Why it’s hot: Over 75 million people in the US and Canada have used the service. Google Capital is an investor.
7. SoFi — $4 billion
Value: $4 billion | Raised: $2.1 billion
Founded: 2011 | | HQ: San Francisco
What it does: Peer-to-peer student loan refinancing, mortgages, and other types of personal loans.
Why it’s hot: Like Zenefits, SoFi struggled with a slew of setbacks in 2017. Allegations of sexual misconduct and loan misstatements forced out founder Mike Cagney. Former Twitter CFO and ex-Goldman banker Anthony Noto is now leading a turnaround of the business.
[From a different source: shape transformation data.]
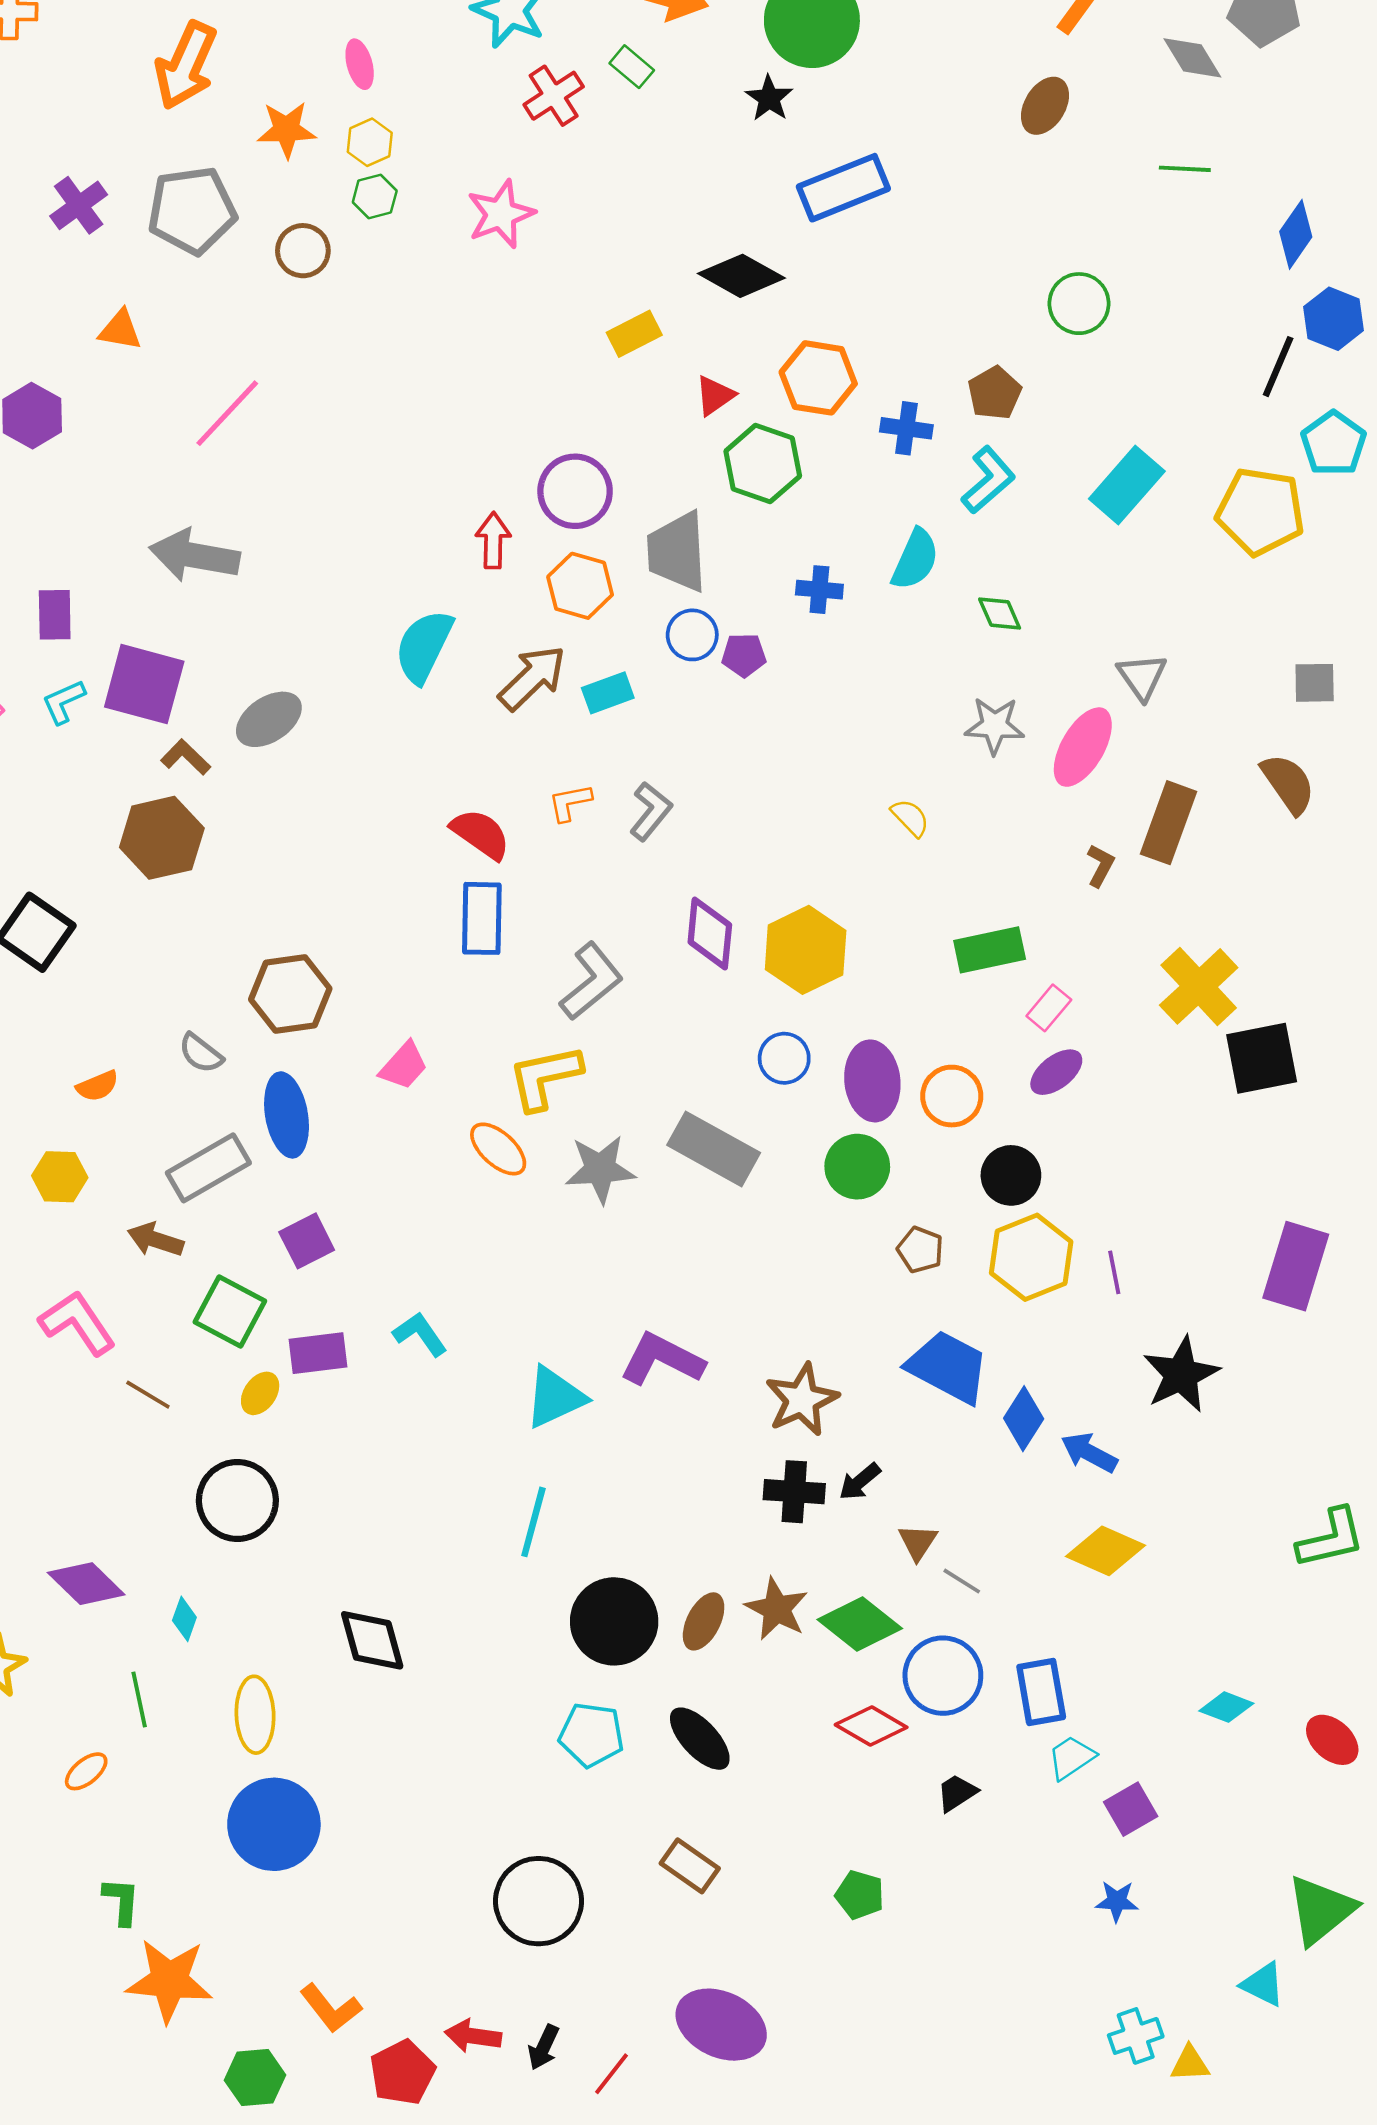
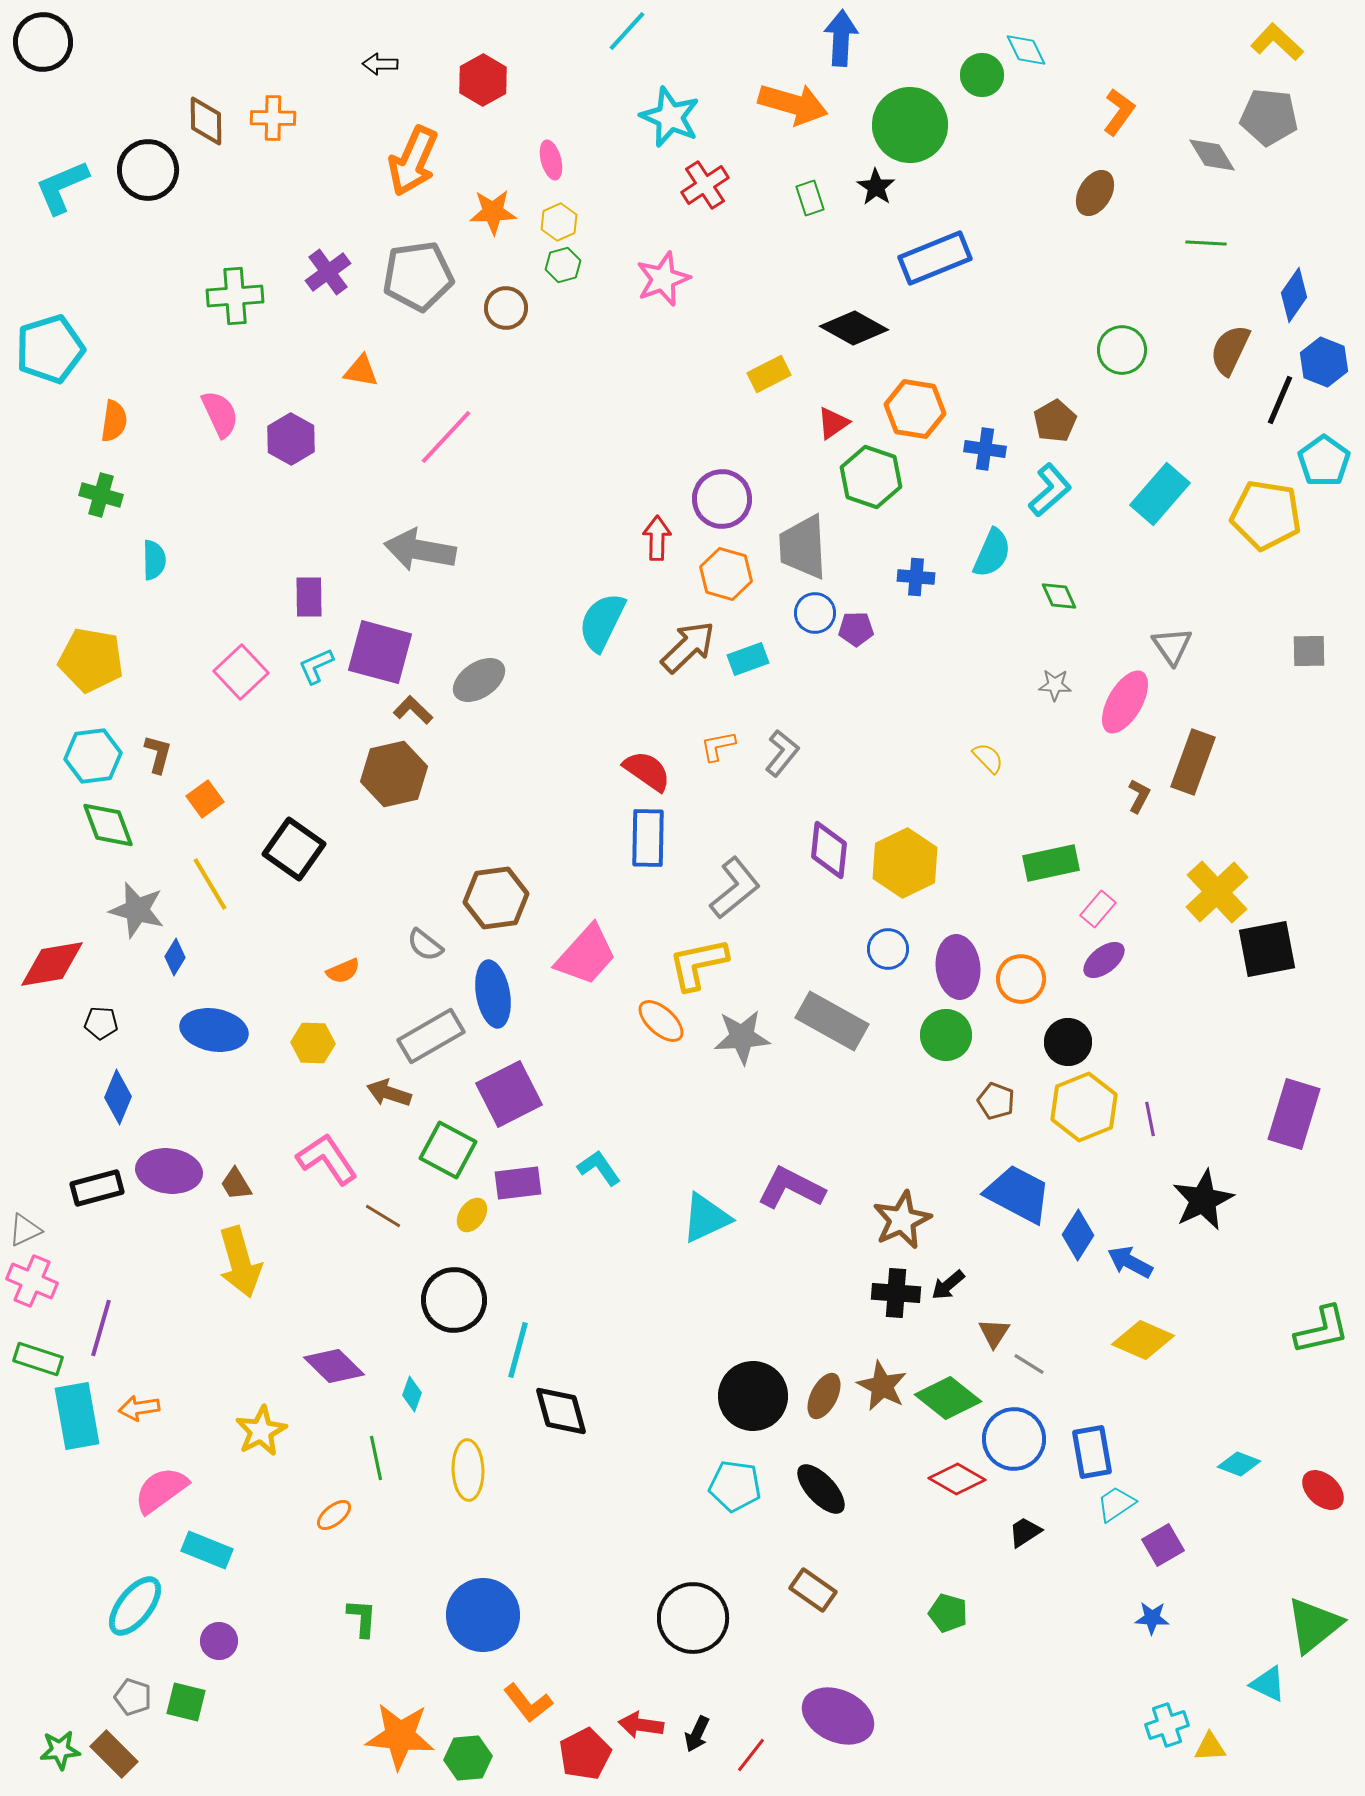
green rectangle: (632, 67) -> (810, 198), moved, turned 32
gray star: (995, 726) -> (1055, 685), size x0.7
brown semicircle: (1288, 784) -> (1230, 350), moved, turned -120
pink trapezoid: (404, 1066) -> (586, 955), size x1.6
purple square: (307, 1241) -> (509, 1094), size x1.5
cyan line: (533, 1522) -> (518, 1350), moved
blue circle: (274, 1824) -> (483, 1615), moved
orange star: (169, 1981) -> (400, 1736), moved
Fintech Unicorns Worth Above $5 billion
6. Robinhood — $5.6 billion
Founded: 2013 | | HQ: San Francisco
What it does: Free stock trading app.
Why it’s hot: The app claims to have 4 million registered users and is said to be in talks for a funding round that would value it at over $5 billion.
5. One97 Communications (operates Paytm) — $7 billion
Founded: 2010 | HQ: Delhi
What it does: Indian digital wallet provider.
Why it’s hot: The company is the largest wallet provider in India, with over 230 million registered users.
4. Stripe — $9.2 billion
Founded: 2010 | | HQ: San Francisco
What it does: Online payment processing, letting both businesses and companies accept payment over the internet.
Why it’s hot: Fitbit, Pinterest, Twitter, Salesforce.com, Lyft, The Guardian, Kickstarter, and Reddit are some of the notable companies that use it.
3. Lu.com — $18.5 billion
Value: $18.5 billion | Raised: $1.7 billion
Founded: 2011 | HQ: Shanghai
What it does: Chinese peer-to-peer loans and financing platform.
Why it’s hot: Lu.com, also known as Lufax, is one of China’s largest online lenders and is tipped for an IPO this year.
2. JD Finance — $26-30 billion
Value: $26-30 billion | Raised: $3 billion
Founded: 2013 | | HQ: Chaoyang
What it does: The financial technology arm of JD.com, China’s largest online direct sales company.
Why it’s hot: JD Finance offers sophisticated financial solutions in areas including financing loans, asset management, payment solutions and crowdfunding.
1. Ant Financial — $150 billion
Value: $150 billion | Raised: $14.5 billion
Founded: 2014 | | HQ: Hangzhou
What it does: An online financial services provider.
Why it’s hot: Ant Financial is building an open ecosystem of Internet thinking and technologies while working with other financial institutions to support the future financial needs of society.